While the interior is being kept under wraps, Connolly gives me a sneak preview. The pearly grey, pink and cream colour theme is reminiscent of an oyster, he points out, while the round tables, open-shell-like seating and alternating rough and smooth textures complete the illusion. Seating about 340 guests, the sweeping expanse of the 12,000-square-foot space has two bar counters, a chef’s table, private dining room, outdoor terrace with lounge-style seating and little nooks for those looking for a more intimate evening.
Interiors aside, Connolly also rates music as an integral part of the dining experience. “Each of my restaurants has got a different vibe going on. The Grill in Auckland is quite a blokey restaurant – and we play Led Zeppelin, Deep Purple and the Rolling Stones. Sean’s Kitchen in Adelaide and The Morrison in Sydney are more about tunes from the 1970s, 80s and 90s – a bit of funk and pop – which is where I’m probably going to go with the Dubai restaurant.

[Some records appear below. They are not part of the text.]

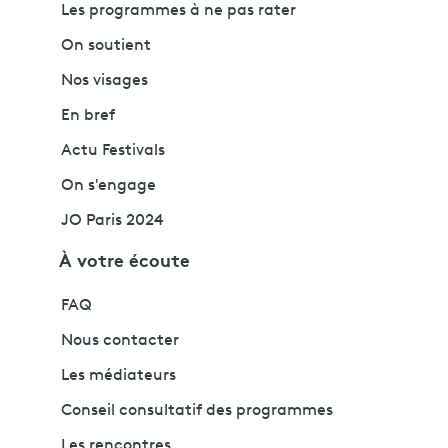
Les programmes à ne pas rater
On soutient
Nos visages
En bref
Actu Festivals
On s'engage
JO Paris 2024
À votre écoute
FAQ
Nous contacter
Les médiateurs
Conseil consultatif des programmes
Les rencontres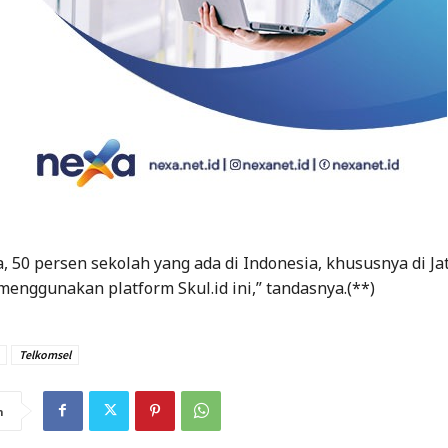
 50 persen sekolah yang ada di Indonesia, khususnya di Ja
 menggunakan platform Skul.id ini,” tandasnya.(**)
Telkomsel
n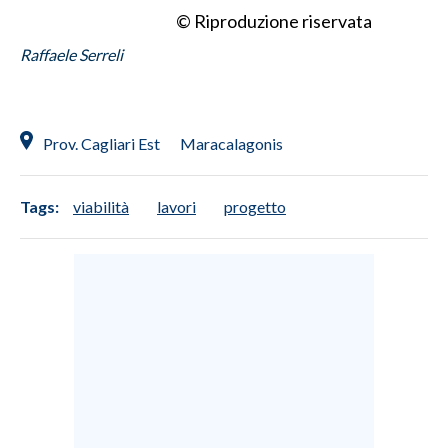
© Riproduzione riservata
Raffaele Serreli
Prov. Cagliari Est
Maracalagonis
Tags:
viabilità
lavori
progetto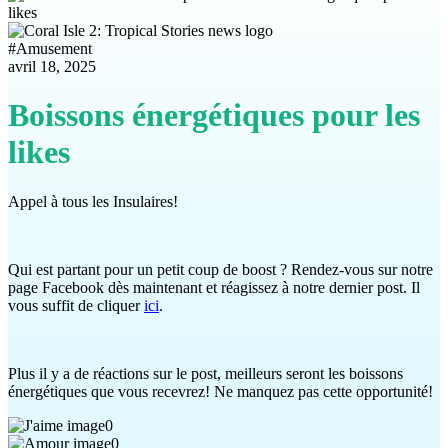
#
Amusement
avril 18, 2025
Boissons énergétiques pour les
likes
Appel à tous les Insulaires!
Qui est partant pour un petit coup de boost ? Rendez-vous sur notre
page Facebook dès maintenant et réagissez à notre dernier post. Il
vous suffit de cliquer
ici
.
Plus il y a de réactions sur le post, meilleurs seront les boissons
énergétiques que vous recevrez! Ne manquez pas cette opportunité!
0
0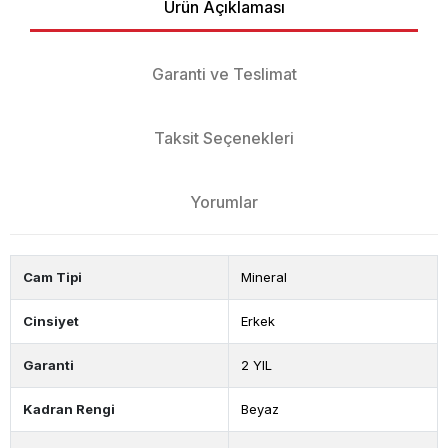
Ürün Açıklaması
Garanti ve Teslimat
Taksit Seçenekleri
Yorumlar
Cam Tipi
Mineral
Cinsiyet
Erkek
Garanti
2 YIL
Kadran Rengi
Beyaz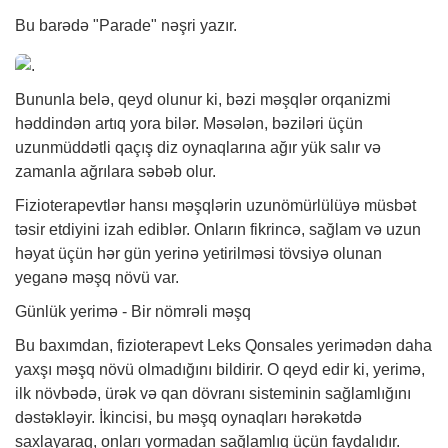
Bu barədə "Parade" nəşri yazır.
Bununla belə, qeyd olunur ki, bəzi məşqlər orqanizmi
həddindən artıq yora bilər. Məsələn, bəziləri üçün
uzunmüddətli qaçış diz oynaqlarına ağır yük salır və
zamanla ağrılara səbəb olur.
Fizioterapevtlər hansı məşqlərin uzunömürlülüyə müsbət
təsir etdiyini izah ediblər. Onların fikrincə, sağlam və uzun
həyat üçün hər gün yerinə yetirilməsi tövsiyə olunan
yeganə məşq növü var.
Günlük yerimə - Bir nömrəli məşq
Bu baxımdan, fizioterapevt Leks Qonsales yerimədən daha
yaxşı məşq növü olmadığını bildirir. O qeyd edir ki, yerimə,
ilk növbədə, ürək və qan dövranı sisteminin sağlamlığını
dəstəkləyir. İkincisi, bu məşq oynaqları hərəkətdə
saxlayaraq, onları yormadan sağlamlıq üçün faydalıdır.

At Gusto, we do drum and bass, which is weird but it works.”
“The lighting, the sound and a big broad smile from my staff – that’s all I care about, and then the food will speak for itself. I only deal in the best produce, and that’s the key.”
A happy team of staff is essential, he says. Connolly is a big believer in what he calls “charisma programmes”, where he mentors his staff to get the best out of them. “Growing up, my mentor was a bloke called Jim L’Estrange, a cross between Donald Trump and Steve Irwin – you didn’t know if he was going to sack you or wrestle you. But he stood by me, and I think it’s so important to help people up through the ranks.”
The Eat Strong, Play Strong charity that Connolly is part of lends credence to this philosophy. Through the initiative, Connolly uses sport to encourage indigenous children in Australia to eat right. “Through this programme, I tell them that the better you eat, the healthier you are, and there’s a higher chance that you’ll get picked at sport and get more opportunities. It’s been inspirational, and a whole lot of fun for me.”
Fun clearly rates high on the chef’s list of priorities. Referring to Sean Connolly at Dubai Opera, he says: “I can’t imagine filling this space if it were only about formal fine dining. It wouldn’t work – for me or for Dubai, I don’t think. This restaurant is about making the opera accessible for people. It’s going to be a place for good times.”